The problem: Number of lines below with the word "processi": give it and nothing more.

Data for this task:
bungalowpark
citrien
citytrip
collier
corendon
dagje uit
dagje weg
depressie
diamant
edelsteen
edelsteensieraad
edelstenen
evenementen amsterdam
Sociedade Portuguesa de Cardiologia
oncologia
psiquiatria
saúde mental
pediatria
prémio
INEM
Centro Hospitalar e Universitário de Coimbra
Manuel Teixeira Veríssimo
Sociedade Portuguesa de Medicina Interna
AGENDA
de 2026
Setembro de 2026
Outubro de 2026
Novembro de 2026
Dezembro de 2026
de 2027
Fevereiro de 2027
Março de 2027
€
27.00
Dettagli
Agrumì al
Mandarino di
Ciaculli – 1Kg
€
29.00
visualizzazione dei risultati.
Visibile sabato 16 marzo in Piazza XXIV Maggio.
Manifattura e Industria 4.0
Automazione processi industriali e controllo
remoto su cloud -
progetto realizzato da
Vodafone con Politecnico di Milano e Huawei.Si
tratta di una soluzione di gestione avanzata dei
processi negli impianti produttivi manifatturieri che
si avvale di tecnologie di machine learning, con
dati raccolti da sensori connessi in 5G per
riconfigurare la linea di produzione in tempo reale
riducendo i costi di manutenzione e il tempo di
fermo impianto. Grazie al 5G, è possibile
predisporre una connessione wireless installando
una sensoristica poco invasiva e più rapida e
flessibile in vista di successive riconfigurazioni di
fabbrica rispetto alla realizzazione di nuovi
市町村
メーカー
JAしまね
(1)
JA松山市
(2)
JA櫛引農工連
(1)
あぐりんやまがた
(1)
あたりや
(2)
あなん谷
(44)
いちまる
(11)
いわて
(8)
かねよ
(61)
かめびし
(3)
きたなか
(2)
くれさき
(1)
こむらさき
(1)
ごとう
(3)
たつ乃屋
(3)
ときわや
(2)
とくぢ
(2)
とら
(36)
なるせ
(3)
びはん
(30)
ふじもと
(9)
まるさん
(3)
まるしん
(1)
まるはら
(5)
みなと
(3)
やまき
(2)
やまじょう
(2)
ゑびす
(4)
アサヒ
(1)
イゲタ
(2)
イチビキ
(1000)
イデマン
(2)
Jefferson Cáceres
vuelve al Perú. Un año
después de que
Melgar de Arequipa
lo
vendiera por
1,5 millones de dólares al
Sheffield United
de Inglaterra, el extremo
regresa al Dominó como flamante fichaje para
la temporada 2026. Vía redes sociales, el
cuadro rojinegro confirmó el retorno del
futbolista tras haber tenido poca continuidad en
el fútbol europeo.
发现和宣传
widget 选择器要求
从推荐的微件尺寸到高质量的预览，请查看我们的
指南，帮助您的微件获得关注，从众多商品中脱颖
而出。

---

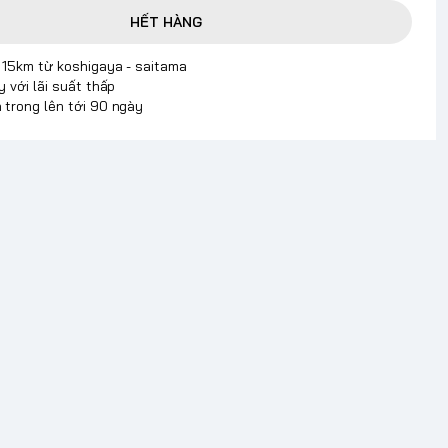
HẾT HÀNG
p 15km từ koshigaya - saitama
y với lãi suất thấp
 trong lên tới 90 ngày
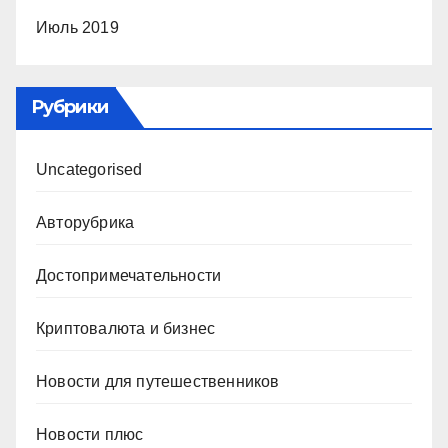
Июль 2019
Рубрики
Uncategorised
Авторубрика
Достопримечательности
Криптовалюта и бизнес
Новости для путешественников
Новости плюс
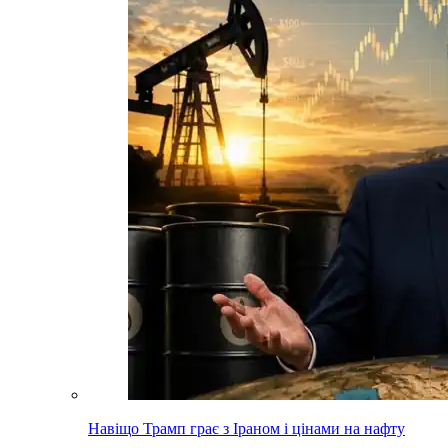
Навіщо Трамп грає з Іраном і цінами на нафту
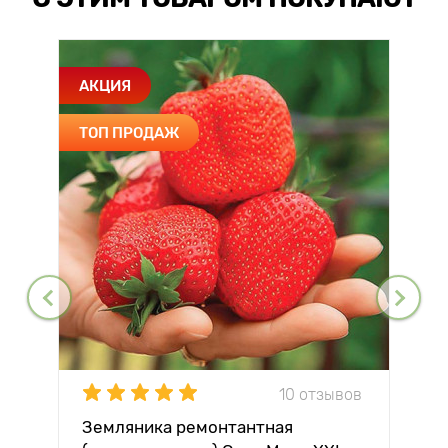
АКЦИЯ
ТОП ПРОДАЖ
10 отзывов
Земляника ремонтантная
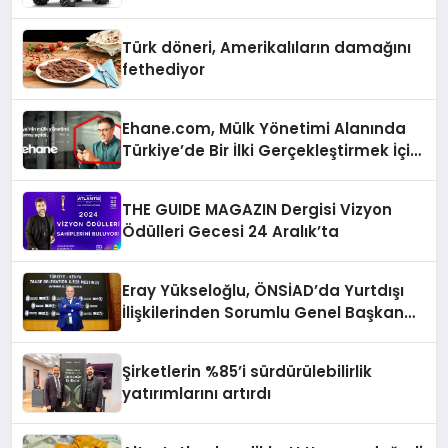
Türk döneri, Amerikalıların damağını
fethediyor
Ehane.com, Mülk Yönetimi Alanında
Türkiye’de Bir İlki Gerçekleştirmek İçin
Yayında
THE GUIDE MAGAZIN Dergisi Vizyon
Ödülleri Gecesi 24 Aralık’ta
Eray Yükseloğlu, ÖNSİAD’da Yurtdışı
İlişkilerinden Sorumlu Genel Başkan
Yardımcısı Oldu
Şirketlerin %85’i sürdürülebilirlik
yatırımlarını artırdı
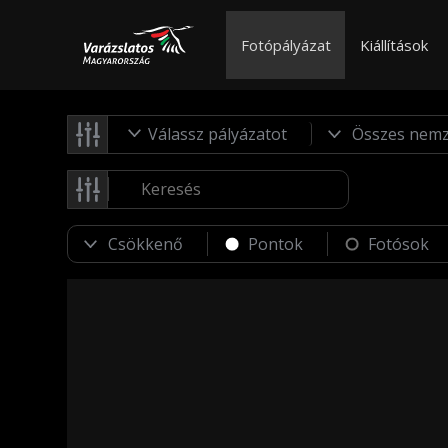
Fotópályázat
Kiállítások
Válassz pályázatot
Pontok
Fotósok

Result of this task: 2